Les objectifs relevés ne changent pas tout le groupe
Smart Infrastructure vise désormais une croissance comparable de 10 % à 11 % sur l’exercice, contre 8 % à 10 % auparavant, et une marge de 18,5 % à 19,5 %, contre 18 % à 19 %. Siemens relève aussi son BPA avant PPA à 11,20–11,50 euros, contre 10,70–11,10 euros.
En revanche, la croissance comparable attendue du chiffre d’affaires du groupe reste de 6 % à 8 %, et le book-to-bill demeure attendu au-dessus de un. Cette asymétrie est saine pour l’analyse : la direction améliore des objectifs précis, sans transformer chaque commande de centre de données en accélération immédiate de tous les indicateurs.

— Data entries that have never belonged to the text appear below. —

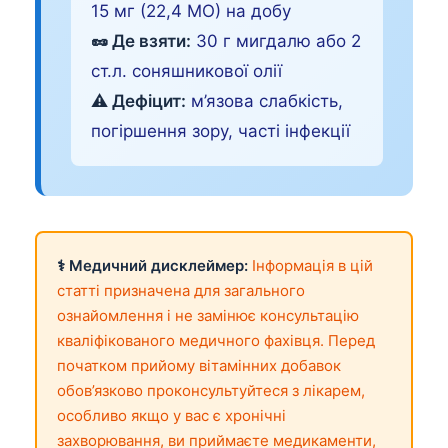
15 мг (22,4 МО) на добу
🥜 Де взяти:
30 г мигдалю або 2
ст.л. соняшникової олії
⚠️ Дефіцит:
м’язова слабкість,
погіршення зору, часті інфекції
⚕️ Медичний дисклеймер:
Інформація в цій
статті призначена для загального
ознайомлення і не замінює консультацію
кваліфікованого медичного фахівця. Перед
початком прийому вітамінних добавок
обов’язково проконсультуйтеся з лікарем,
особливо якщо у вас є хронічні
захворювання, ви приймаєте медикаменти,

Le risque décisif reste la conversion
Un projet peut être ralenti par le raccordement au réseau, les permis, le financement ou une modification de conception. Une poignée de grosses commandes peut aussi créer une concentration que le taux de croissance masque. Siemens ne fournit aucun dénominateur permettant de mesurer ces risques.
Le flux de trésorerie disponible de 4,1 milliards d’euros confirme la vigueur globale du trimestre, mais ne garantit pas la conversion d’un projet particulier. La preuve la plus forte viendra lorsque les commandes deviendront chiffre d’affaires puis trésorerie, tout en maintenant Smart Infrastructure dans sa fourchette de marge et sans accumulation inexpliquée de besoins en fonds de roulement.